[sr-dev] [kamailio/kamailio] cfg_rpc updates changing variable values to large random numbers (#1583)

vinesinha notifications at github.com
Thu Jul 5 20:59:10 CEST 2018


it's running on AWS EC2's Amazon Linux (which is based on Enterprise Red Hat Linux).
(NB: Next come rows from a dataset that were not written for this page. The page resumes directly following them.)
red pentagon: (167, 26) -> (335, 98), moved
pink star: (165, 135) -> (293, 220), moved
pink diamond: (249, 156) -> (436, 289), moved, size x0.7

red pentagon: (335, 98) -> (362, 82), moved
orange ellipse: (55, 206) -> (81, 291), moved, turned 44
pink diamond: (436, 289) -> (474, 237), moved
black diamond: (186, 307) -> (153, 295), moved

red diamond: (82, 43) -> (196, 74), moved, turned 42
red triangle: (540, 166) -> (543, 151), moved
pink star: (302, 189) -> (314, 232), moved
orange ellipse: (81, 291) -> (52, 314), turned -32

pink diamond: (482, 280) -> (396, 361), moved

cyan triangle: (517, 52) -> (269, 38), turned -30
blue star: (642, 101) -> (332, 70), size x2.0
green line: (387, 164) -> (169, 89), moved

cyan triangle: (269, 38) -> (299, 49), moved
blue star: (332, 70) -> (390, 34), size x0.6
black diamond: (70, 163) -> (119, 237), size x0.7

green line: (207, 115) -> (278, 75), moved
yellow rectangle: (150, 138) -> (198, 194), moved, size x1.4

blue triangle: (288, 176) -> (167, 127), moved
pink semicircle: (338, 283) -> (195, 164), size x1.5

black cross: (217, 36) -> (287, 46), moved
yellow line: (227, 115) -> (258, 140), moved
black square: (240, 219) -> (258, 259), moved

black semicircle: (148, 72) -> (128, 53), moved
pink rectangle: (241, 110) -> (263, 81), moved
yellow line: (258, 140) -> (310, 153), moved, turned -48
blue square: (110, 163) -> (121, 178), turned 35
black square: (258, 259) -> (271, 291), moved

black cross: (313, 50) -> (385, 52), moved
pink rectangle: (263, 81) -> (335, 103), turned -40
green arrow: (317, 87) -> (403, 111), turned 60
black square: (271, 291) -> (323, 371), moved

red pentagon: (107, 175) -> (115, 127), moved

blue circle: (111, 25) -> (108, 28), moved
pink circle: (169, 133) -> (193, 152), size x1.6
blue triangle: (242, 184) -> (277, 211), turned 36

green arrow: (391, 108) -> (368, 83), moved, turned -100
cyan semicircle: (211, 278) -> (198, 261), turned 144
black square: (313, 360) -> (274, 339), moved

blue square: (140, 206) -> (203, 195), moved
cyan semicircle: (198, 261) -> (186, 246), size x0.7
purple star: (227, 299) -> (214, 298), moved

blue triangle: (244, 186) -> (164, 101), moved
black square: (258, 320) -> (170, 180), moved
the output of `kamailio -I` is:

```
Print out of kamailio internals
  Version: kamailio 4.4.2 (x86_64/linux) 892ad6
  Default config: /xxxxxx/xxx/xxx/etc/kamailio/kamailio.cfg
  Default paths to modules: /xxxxxx/xxx/xxx/lib64/kamailio/modules
  Compile flags: STATS: Off, USE_TCP, USE_TLS, USE_SCTP, TLS_HOOKS, USE_RAW_SOCKS, DISABLE_NAGLE, USE_MCAST, DNS_IP_HACK, SHM_MEM, SHM_MMAP, PKG_MALLOC, Q_MALLOC, F_MALLOC, TLSF_MALLOC, DBG_SR_MEMORY, USE_FUTEX, FAST_LOCK-ADAPTIVE_WAIT, USE_DNS_CACHE, USE_DNS_FAILOVER, USE_NAPTR, USE_DST_BLACKLIST, HAVE_RESOLV_RES
  MAX_RECV_BUFFER_SIZE=262144
  MAX_LISTEN=16
  MAX_URI_SIZE=1024
  BUF_SIZE=65535
  DEFAULT PKG_SIZE=8MB
  DEFAULT SHM_SIZE=64MB
  ADAPTIVE_WAIT_LOOPS=1024
  TCP poll methods: poll, epoll_lt, epoll_et, sigio_rt, select
  Source code revision ID: 892ad6
  Compiled with: x86_64-unknown-linux-gnu-gcc 4.9.4
  Compiled on: 16:57:00 Jun  5 2018
Thank you for flying kamailio!
```

just to confirm if gdb is not messing up something, I calculated the memory used inside the C file:

```
	int vin_block = sizeof(cfg_block_t);
	int vin_atom = sizeof(atomic_t);
	unsigned char v_vars[1];
	int vin_vars = sizeof(v_vars);

--- GDB output ---

(gdb) print vin_block
$1 = 8
(gdb) print vin_atom
$2 = 4
(gdb) print vin_vars
$3 = 1
```

This should be fine as gcc usually does padding as discussed here:
https://stackoverflow.com/questions/1841863/size-of-struct-in-c

So even if the sum of components is 5, it pads it to 8 (unless you have padding disabled in gcc). 
For, your case, where it's 9 ... it should actually be 12 if padding is enabled (this is enabled by default in gcc for many linux distros).

I'm not sure how the actual config variable mapping is done but it seems like the way it's being mapped, our variable ends up at the final 3 byte block (although the size is 4 bytes); which also means that there might be gaps in the middle of the memory block. However, this is just speculation. 

let me know if you need any further info.